Form 20-F ⌧ Form 40-F ☐
EXHIBIT 99.1 TO THIS REPORT ON FORM 6-K IS INCORPORATED BY REFERENCE IN THE REGISTRATION STATEMENT ON FORM S-8 (FILE NO. 333-201716) OF KENON HOLDINGS LTD. AND IN THE PROSPECTUSES RELATING TO SUCH REGISTRATION STATEMENT.
99.1 Press Release, dated August 14, 2025: Kenon's Subsidiary OPC Energy Ltd. Announces Private Placement of New Shares
Pursuant to the requirements of the Securities Exchange Act of 1934, the registrant has duly caused this report to be signed on its behalf by the undersigned, thereunto duly authorized.
KENON HOLDINGS LTD.
Date: August 14, 2025 By: /s/ Robert L. Rosen
Name: Robert L. Rosen Title: Chief Executive Officer
Exhibit 99.1

Singapore, August 14, 2025. Kenon Holdings Ltd.'s (NYSE: KEN, TASE: KEN) ("Kenon") subsidiary OPC Energy Ltd. ("OPC") announced a private placement of 18,750,000 ordinary shares to institutional investors in Israel for gross proceeds of NIS 900 million (approximately \$266 million), at a price of NIS 48 per share, representing a discount of approximately 4% and approximately 8.8% to the closing prices of OPC's shares on August 12 and 13, 2025, respectively.
OPC further announced that the shares to be issued in the private placement represent approximately 6.8% of OPC's issued and outstanding shares prior to the allocation. The allocation of shares pursuant to the private placement is subject to the approval of the Tel Aviv Stock Exchange. Following completion of the private placement, Kenon is expected to hold approximately 49.8% of OPC's shares.
OPC indicated that it intends that the proceeds of the offering will be used for the continued growth and development of OPC's businesses and/or for OPC's needs, as determined by OPC's board of directors from time to time.

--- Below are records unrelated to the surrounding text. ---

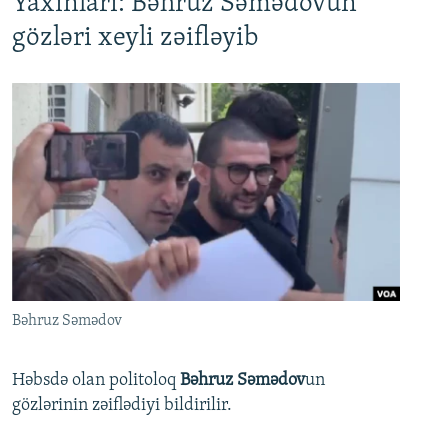
Yaxınları: Bəhruz Səmədovun
gözləri xeyli zəifləyib
Bəhruz Səmədov
Həbsdə olan politoloq
Bəhruz Səmədov
un
gözlərinin zəiflədiyi bildirilir.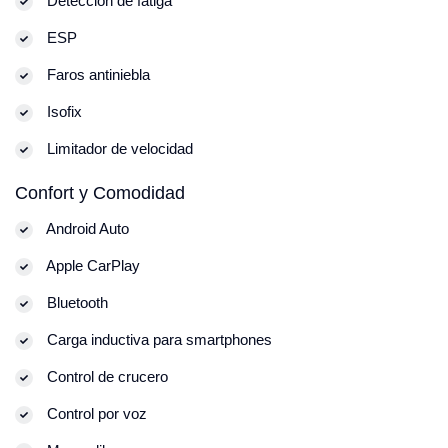
Detección de fatiga
ESP
Faros antiniebla
Isofix
Limitador de velocidad
Confort y Comodidad
Android Auto
Apple CarPlay
Bluetooth
Carga inductiva para smartphones
Control de crucero
Control por voz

The OPC securities referenced in this press release have not been registered under the Securities Act of 1933, and may not be offered or sold in the United States absent registration or an applicable exemption from registration requirements under that act.
This press release includes forward-looking statements within the meaning of the Private Securities Litigation Reform Act of 1995. You can generally identify these statements by the use of words like "may", "will", "could", "should", "believe", "expect", "plan", "estimate", "forecast", "potential", "intend", "target", "future", and variations of these words or comparable words. These statements include statements relating to OPC's private placement of new shares including the results of the private placement, the intended use of proceeds and other nonhistorical matters. These forward-looking statements are based on current expectations or beliefs, and are subject to uncertainty and changes in circumstances. These forward-looking statements are subject to a number of risks and uncertainties, which could cause the actual results to differ materially from those indicated in Kenon's forward-looking statements. Such risks include risks that the private placement is not approved by the Tel Aviv Stock Exchange, the private placement is not carried out as contemplated or at all, the ultimate use of the proceeds of the private placement, dilution to Kenon's ownership stake in OPC as a result of the private placement and other risks and uncertainties, including those set forth under the heading "Risk Factors" in Kenon's most recent Annual Report on Form 20-F filed with the U.S. Securities and Exchange Commission. Except as required by law, Kenon undertakes no obligation to update these forward-looking statements, whether as a result of new information, future events, or otherwise.